Потом я видел, как, жмурясь от счастья, Пехота осушает кружку и добродушно рассказывает:

— Эх, мужики, а какой «Световар» я пил в Праге в 45-м! Брось на пену монету — не тонет, лежит, зараза, как на перине!

Вот и дядя Толя посмотрел на нас блекло-голубыми глазами, смеявшимися из-под лохматых пшеничных бровей, поднял в приветствии мускулистую загорелую руку и широко улыбнулся пустыми деснами, отчего морщины, покрывавшие его лицо, залегли еще глубже.

— Здравия желаю, пацаны! Как жизнь молодая? — спросил он прокуренным голосом. — Почему без девчонок?

— Здравствуй, дядя Толя! Дела у прокурора, у нас делишки. А на девчонок мы больше не глядим, — хмуро ответил мой оскорбленный друг.

— Зря! Как Сандро? Давно его не видел.

— Болеет.

— Вот беда-то!

— Тебя тоже что-то не было видно!

— Хворал. Просквозило. Ларик, махоркой не угостишь?

— У меня сигареты.

— Не самосад, конечно, однако сойдет. Давай!

Мой друг вынул из кармана едва начатую пачку «Иверии» и протянул инвалиду.

— Ого, дорогое у тебя, паря, курево! — Он попытался ороговевшими пальцами вытащить сигарету.

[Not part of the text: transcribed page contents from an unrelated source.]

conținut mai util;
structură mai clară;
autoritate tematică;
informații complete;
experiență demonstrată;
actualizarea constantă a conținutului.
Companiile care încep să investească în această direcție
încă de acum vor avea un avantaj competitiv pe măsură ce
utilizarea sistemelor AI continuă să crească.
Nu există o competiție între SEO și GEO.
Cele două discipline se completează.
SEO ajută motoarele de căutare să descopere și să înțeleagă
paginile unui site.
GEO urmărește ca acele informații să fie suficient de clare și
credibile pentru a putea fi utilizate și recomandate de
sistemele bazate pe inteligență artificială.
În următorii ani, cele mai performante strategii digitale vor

— Ладно, бери всю! — махнул рукой юный князь.

— Спасибо! А сам-то?

— Как-нибудь…

— Дай тебе бог удачи!

Я хотел спросить дядю Толю, за что он получил «Отвагу», но постеснялся, а зря. У моего неродного деда Жоржика были два боевых ордена — Красного знамени и Отечественной войны 2-й степени. Чтобы не портить единственный выходной костюм, он снял их с колодок, и бабушка Маня на 9-е Мая пришивала награды к пиджаку черными нитками, потом спарывала. Я решил узнать, за какие-такие подвиги Жоржик получил свои ордена. Раз спросил — он отмахнулся. Два спросил — отшутился. На третий начал даже рассказывать, как обычно бывает у стариков, издалека, с выступления по радио наркома Молотова и повестки в военкомат, тут Башашкин позвал его в карты играть. «После докончу…» — пообещал дед. Вскоре мы поехали в Измайлово, посидеть на травке и воздухом подышать, там у него случился сердечный приступ, а «неотложка» до больницы не довезла, умер по дороге. Так я ничего и не узнал…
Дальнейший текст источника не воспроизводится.